Because this data is collected as people clock in to work, go out to dinner or make purchases with credit cards, it offers economists real-time insights between monthly reports.

Let’s look at some examples

One previously untapped source of high-frequency data that’s gone into widespread use during the pandemic is data from a company called Homebase

Homebase makes employee scheduling and time-tracking software for small businesses.

Last spring, economists at the Federal Reserve Bank of St. Louis used Homebase’s data to create an employment forecast that can “check the temperature of the labor market in real time.”

Short-lived changes in staffing levels from holidays, weekends or winter storms are observable in Homebase’s daily data.

“We are literally the time clock that workers at these stores and Main Street businesses clock in and clock out of every day to get paid,” said Ray Sandza, Homebase’s vice president of data and analytics. “So since the pandemic began, we have about 76 million timecards across the country that can be sliced and diced by industry, ZIP code, [and] team size to get a sense of what’s happening.”

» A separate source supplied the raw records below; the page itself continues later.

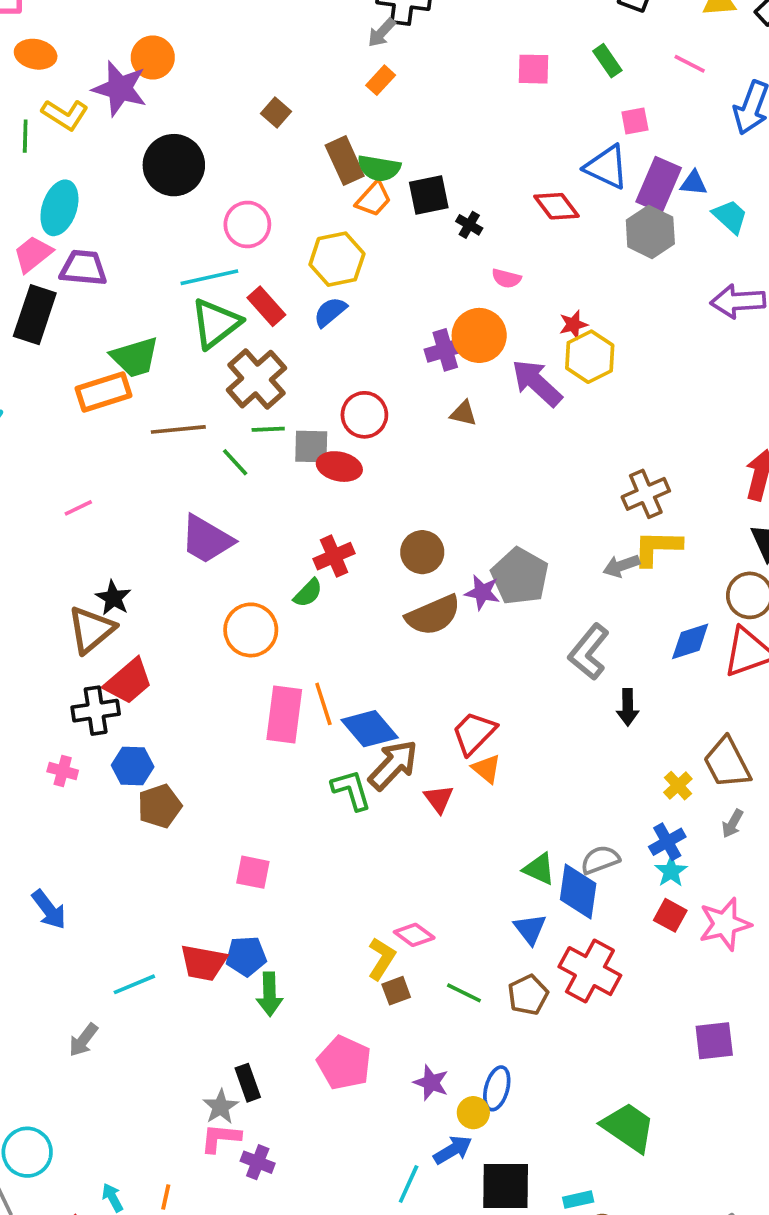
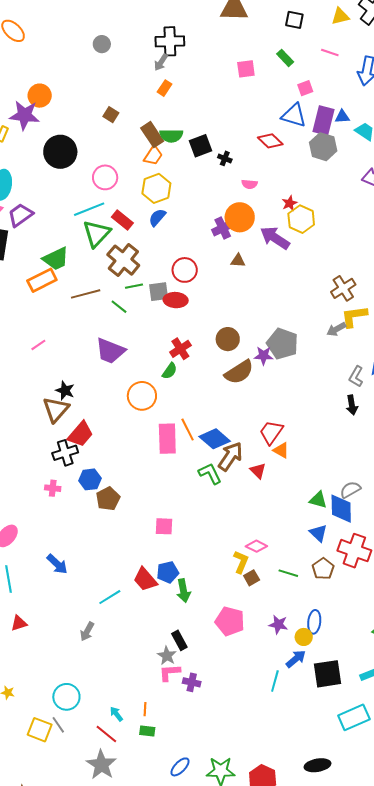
orange trapezoid: (374, 199) -> (153, 156), moved
purple trapezoid: (83, 268) -> (20, 215), turned -32
gray L-shape: (589, 652) -> (356, 376), moved, size x0.7
red trapezoid: (203, 963) -> (145, 579), turned 48

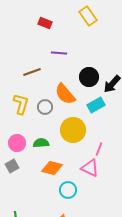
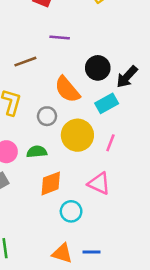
gray circle: (45, 107) -> (47, 116), moved
pink line: (99, 149) -> (110, 143), moved
orange diamond: (52, 168) -> (51, 183), turned -35

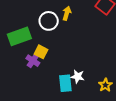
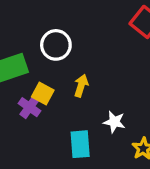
yellow arrow: (67, 13) -> (81, 86), moved
white star: (78, 76) -> (114, 122), moved

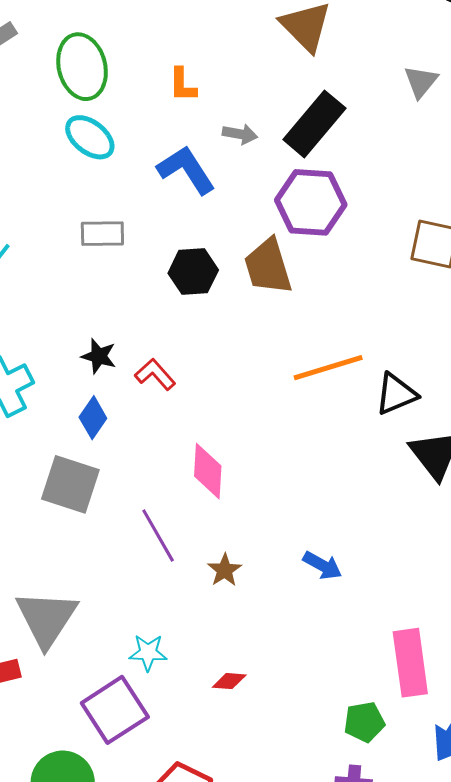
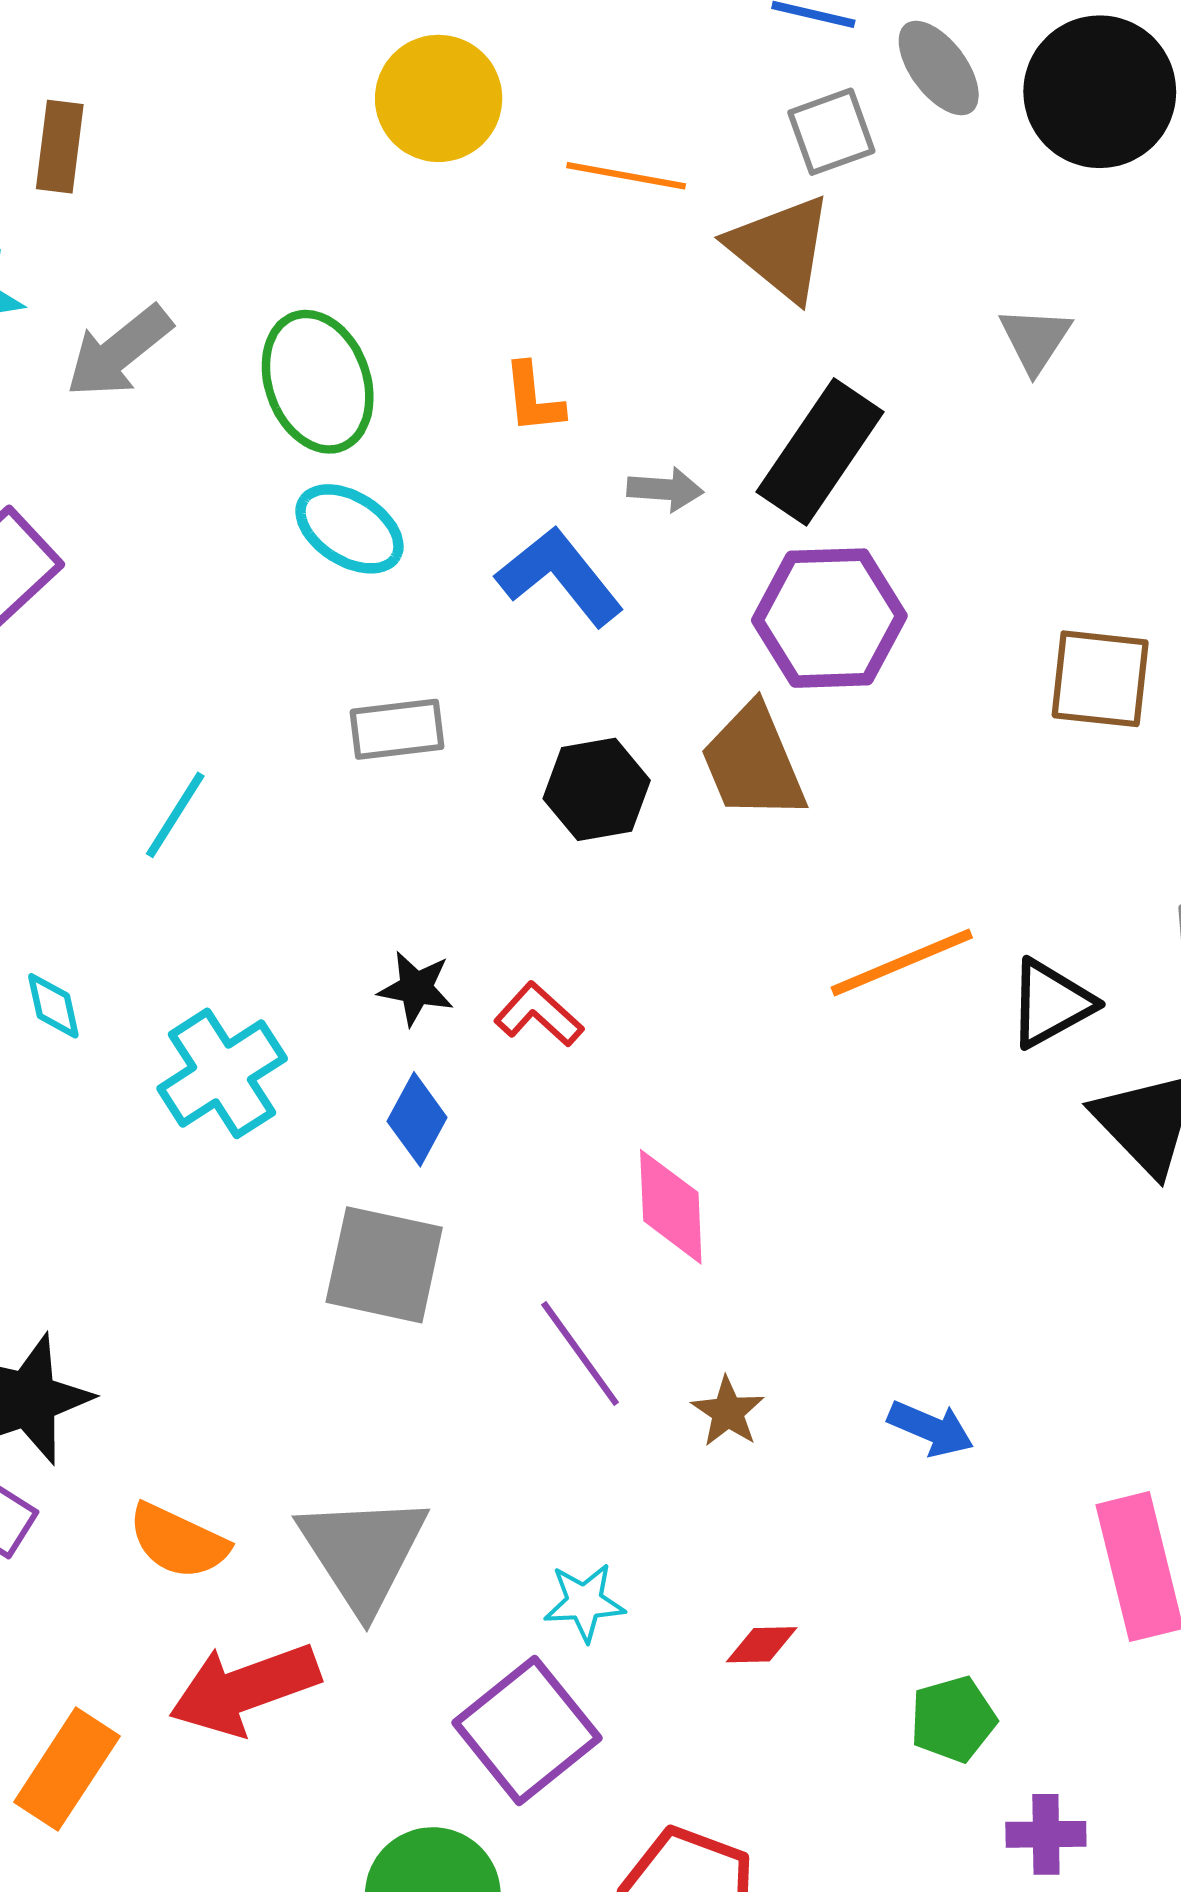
blue arrow: (322, 565) -> (931, 1428), moved
green pentagon: (364, 722) -> (953, 1719), moved

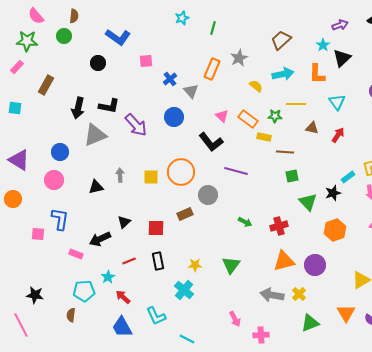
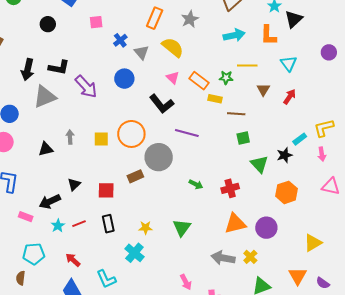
orange rectangle: (212, 69) -> (155, 18), moved
yellow semicircle: (256, 86) -> (173, 47), moved, size x1.6
brown triangle: (312, 128) -> (263, 90), turned 48
gray circle: (208, 195) -> (159, 157), size x1.4
cyan star: (108, 277) -> (58, 226), moved

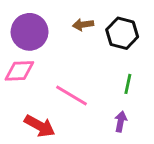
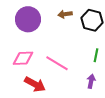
pink diamond: (19, 71) -> (23, 58), moved

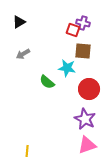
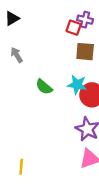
gray arrow: (23, 54) -> (17, 55), turned 88
cyan star: (67, 68) -> (77, 85), moved

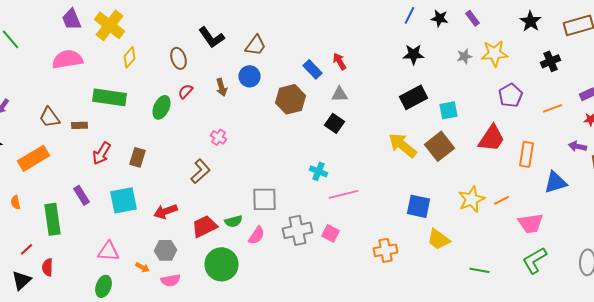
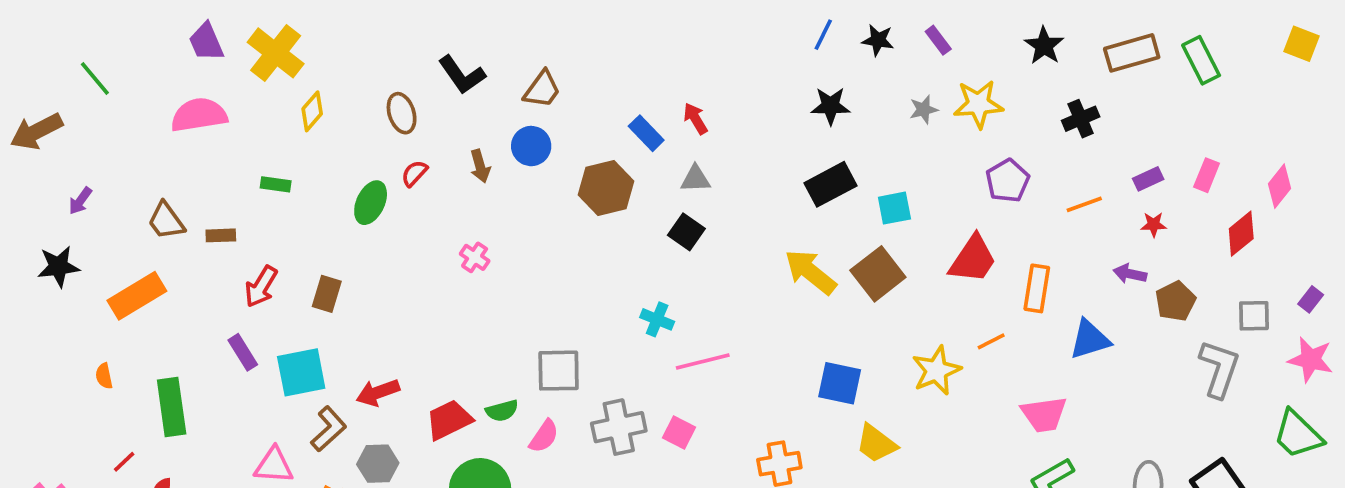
green rectangle: (110, 97) -> (276, 184), size x0.5
brown L-shape: (200, 171) -> (329, 429), moved
purple rectangle: (82, 195) -> (243, 352), moved
orange line: (502, 200) -> (991, 341), moved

Another example comes straight from the phone in your pocket. 

Using anonymized cellphone location data from a company called SafeGraph Inc., researchers at the Dallas Fed created the Mobility and Engagement Index to track movement.

“That’s also been very correlated with the swings in economic activity,” said Keith Phillips, an economist with the Dallas Fed.

The Mobility and Engagement Index created by economists at the Dallas Fed uses geolocation data collected from mobile devices by a company called SafeGraph.

The Centers for Disease Control and Prevention used SafeGraph’s foot traffic data to study how well stay-at-home orders work. The Federal Reserve Bank of New York used it to study the racial and income gap in pandemic commuting patterns. And it’s become closely watched by Wall Street analysts

Phillips and his colleagues created a model based on several high-frequency inputs including the Mobility and Engagement Index, Homebase’s “hours worked” data, OpenTable’s reservation data, and credit/debit card transactions collected by a company called Affinity Solutions to forecast employment in Texas on a weekly basis. 

The Texas Weekly Employment Estimate uses several high-frequency indicators as inputs.

“Normally, business cycles turn very gradually, kind of like a big barge,” Phillips said. “But when the economy changes like a speedboat instead of a barge, we have to rely on something to give us early estimates.” 

Why high-frequency data isn’t going away

Some of the alternative indicators that came into widespread use during the pandemic have proved useful for tracking the economic impact of other kinds of crises. 

“A good example of that was the most recent winter storm that hit Texas very hard,” Phillips said. “Because we’ve been monitoring these weekly series due to COVID, we’re able to see that the storm’s impact was basically for a week.” 

Damage from mid-February winter storms caused an estimated $130 billion in damage and economic losses in Texas alone, but high-frequency data they’d been tracking suggested that the effect on employment would be minimal.

Data collected by Homebase suggests small businesses in Texas were affected significantly, but temporarily, by mid-February’s storm.

“We didn’t know if that would be the case,” Phillips said. “But the week after the storm, you saw Homebase staffing levels returned back to where they were prior to the storm.”

High-frequency data gives people like Keith Phillips, his bosses at the Dallas Fed and policymakers in Washington, D.C., information about the economy faster. 

“It’s not like policy changes based on daily data, but the sooner we know that there’s been a dramatic change or improvement, the better off we are,” Phillips said.